Она с явным сожалением покачала головой:
— Не очень, часа на два.
— Эликсир в этом деле не самое главное, — раздался за спиной Леграна мужской голос, и темплар склонил голову перед тощей фигурой вершителя Унтаро, бесшумно появившейся в дверях.
Магистр был в своей излюбленной одежде — мантии, в которой он работал у себя в лаборатории. Пожалуй, половина лекарей Ордена отдали бы по пять лет жизни за то, чтобы заглянуть в это святая святых Вершителя Здравия. Но допускались туда немногие — чаще просители, коллеги и даже сам Великий Магистр ожидали, когда Унтаро выйдет к ним: что поделать, он любил работать в одиночестве, и эту маленькую слабость вершителю прощали.

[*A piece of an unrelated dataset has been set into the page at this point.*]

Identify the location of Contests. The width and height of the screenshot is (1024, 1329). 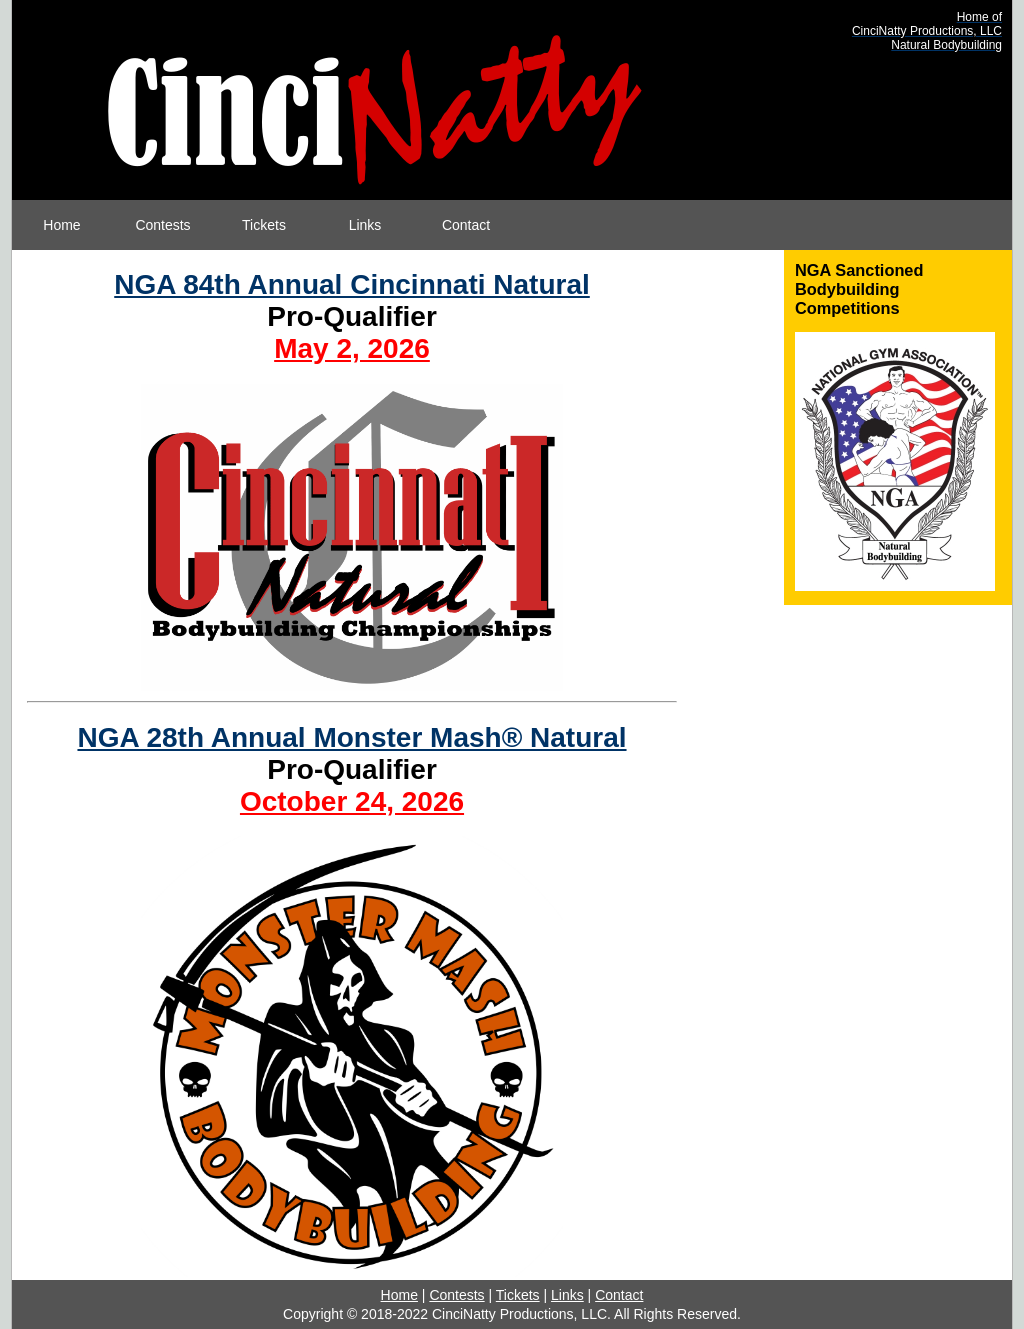 (162, 225).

Длинная, до пола, мантия была сплошь покрыта пятнами, потеками, она давно уже утратила свой природный цвет, а вывести с нее следы удачных и неудачных экспериментов лекаря не смогла бы никакая прачка. Местами ткань вытерлась до дыр, но Унтаро категорически отказывался менять мантию на новую, утверждая, что в старой ему лучше думается. Вполне вероятно, что так и было на самом деле. Унтаро умел творить настоящие чудеса… если хотел этого. Шенк пододвинул старому магистру кресло, и тот, поблагодарив темплара чуть заметным кивком головы, тут же уселся, скрестив на груди руки. Вид у вершителя был невероятно довольный — те, кто знал Унтаро дольше, были прекрасно осведомлены о том, что такой вид его обычно кислое лицо приобретает только при решении магистром какой-нибудь особо заковыристой задачи. Не относясь к людям скромным и застенчивым — а таковых среди вершителей вовсе не было, — Унтаро прямо лопался от желания похвастаться своими достижениями. И если в полной мере оценить всю значимость открытия сможет разве что другой магистр, то для начала сойдет и эта парочка.